Unintended mutations and methods to detect them. Different types of unintended mutation can occur depending on the editing strategy employed – the number of nuclease target cut sites and whether a repair template is included – while other mutations, such as large deletions, can occur in all cases. Here we present some common examples along with assays which can be used for their detection. Most simply, polymerase chain reaction (PCR) amplification of the targeted locus may identify unwanted insertions or deletion by a shift in band size. Sequencing PCR amplicons can reveal unintended indels and incorrect donor insertions. An inability to amplify an expected product (indicated by a red dotted line) may indicate a rearranged donor insertion (causing incompatible primer orientation) or a partial integration (failure to insert the primer binding region).

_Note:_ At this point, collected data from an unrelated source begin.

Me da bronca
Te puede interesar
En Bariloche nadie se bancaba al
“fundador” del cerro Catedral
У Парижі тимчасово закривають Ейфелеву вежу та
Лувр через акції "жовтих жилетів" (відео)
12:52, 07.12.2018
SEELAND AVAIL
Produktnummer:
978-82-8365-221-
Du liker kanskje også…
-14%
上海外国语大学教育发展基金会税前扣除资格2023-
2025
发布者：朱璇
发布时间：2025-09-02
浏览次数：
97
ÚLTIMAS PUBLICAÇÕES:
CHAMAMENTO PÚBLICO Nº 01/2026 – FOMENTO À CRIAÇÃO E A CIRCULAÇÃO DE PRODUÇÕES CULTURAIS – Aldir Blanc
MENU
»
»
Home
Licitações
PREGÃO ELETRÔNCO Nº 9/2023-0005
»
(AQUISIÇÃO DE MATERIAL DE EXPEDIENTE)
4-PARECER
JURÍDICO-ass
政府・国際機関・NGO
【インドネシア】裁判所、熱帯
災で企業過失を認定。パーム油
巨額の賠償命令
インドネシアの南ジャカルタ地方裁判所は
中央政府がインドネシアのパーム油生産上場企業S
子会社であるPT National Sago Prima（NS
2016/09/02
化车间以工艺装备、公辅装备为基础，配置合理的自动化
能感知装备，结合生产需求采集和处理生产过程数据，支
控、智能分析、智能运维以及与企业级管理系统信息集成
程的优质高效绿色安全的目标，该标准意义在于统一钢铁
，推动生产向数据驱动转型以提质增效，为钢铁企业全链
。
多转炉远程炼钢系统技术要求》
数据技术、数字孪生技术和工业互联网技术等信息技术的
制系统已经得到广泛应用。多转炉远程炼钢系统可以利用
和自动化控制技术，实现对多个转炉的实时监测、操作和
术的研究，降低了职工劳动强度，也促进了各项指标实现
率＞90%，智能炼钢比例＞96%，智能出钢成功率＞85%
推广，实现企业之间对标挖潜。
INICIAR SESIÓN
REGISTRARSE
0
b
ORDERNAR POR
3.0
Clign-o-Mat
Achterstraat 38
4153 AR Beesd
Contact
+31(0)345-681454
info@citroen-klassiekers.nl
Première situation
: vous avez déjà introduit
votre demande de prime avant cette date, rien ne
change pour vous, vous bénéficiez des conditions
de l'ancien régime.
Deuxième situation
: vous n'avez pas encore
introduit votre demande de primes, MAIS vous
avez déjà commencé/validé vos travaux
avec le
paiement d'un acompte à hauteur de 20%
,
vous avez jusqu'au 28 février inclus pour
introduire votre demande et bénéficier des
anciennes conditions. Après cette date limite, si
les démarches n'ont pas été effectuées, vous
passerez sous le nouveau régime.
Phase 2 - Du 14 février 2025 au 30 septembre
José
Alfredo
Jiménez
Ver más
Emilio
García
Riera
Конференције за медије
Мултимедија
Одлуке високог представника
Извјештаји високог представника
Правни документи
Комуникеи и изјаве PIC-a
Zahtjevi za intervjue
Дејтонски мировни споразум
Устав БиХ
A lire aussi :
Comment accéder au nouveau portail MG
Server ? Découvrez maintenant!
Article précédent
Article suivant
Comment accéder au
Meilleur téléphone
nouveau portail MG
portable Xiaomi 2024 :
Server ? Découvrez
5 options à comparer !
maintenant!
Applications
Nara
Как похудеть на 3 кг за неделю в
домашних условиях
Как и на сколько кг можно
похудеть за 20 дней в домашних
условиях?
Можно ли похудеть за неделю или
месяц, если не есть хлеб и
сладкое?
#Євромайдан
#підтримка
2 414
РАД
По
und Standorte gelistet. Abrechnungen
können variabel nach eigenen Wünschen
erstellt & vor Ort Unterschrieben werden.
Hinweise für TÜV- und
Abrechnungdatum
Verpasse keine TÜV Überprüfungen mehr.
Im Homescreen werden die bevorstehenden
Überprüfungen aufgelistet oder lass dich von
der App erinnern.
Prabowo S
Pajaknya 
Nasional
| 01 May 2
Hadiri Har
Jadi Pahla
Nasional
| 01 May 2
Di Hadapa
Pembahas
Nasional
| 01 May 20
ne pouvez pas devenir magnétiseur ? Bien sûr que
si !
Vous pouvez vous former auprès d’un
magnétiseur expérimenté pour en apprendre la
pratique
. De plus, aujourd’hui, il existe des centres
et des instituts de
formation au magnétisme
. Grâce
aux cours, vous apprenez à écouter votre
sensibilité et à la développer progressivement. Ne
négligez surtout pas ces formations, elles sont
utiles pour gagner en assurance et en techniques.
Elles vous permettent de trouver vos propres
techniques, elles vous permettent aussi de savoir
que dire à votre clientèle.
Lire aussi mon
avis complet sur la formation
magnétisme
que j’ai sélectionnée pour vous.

Copy counting assays, using droplet digital (dd)PCR (or qPCR) are useful for identifying insertion events which are not readily detected by regular PCR. For example, a repair donor or a deleted region can reinsert randomly elsewhere in the genome and ddPCR assays can help to detect this. Concatemerized on target insertion of a donor can be challenging to identify by regular PCR due to amplification bias, while deletions which expand beyond the primers binding sites will be missed entirely. Both are readily detected by ddPCR.

Figure 4.

Animals with visual phenotypes. A variety of phenotypes were observed in CRISPR G0 mice from four different projects. (a) Short faces, domed head and missing teeth were observed in 11 out of 24 animals born from a cytoplasmic CRISPR–Cas9 injection to introduce a point mutation into Csf1r. (b) Pups with hair loss and/or tufty hair across the whole body were seen in three out of 15 animals derived from a CRISPR–Cas9 pronuclear injection to introduce a point mutation in Foxn1. (c) Pup with abnormal hind legs and gait derived from CRISPR–Cas9 electroporation to introduce a point mutation into Itpr1. Hind feet point upwards and pup weight bears on hind heels, displaying abnormal movements and hopping. (d) Oedema and odd body shape were observed in all pups born from a cytoplasmic CRISPR–Cas9 injection to introduce a point mutation into Lemd2. Upon dissection, the liver was found to be enlarged.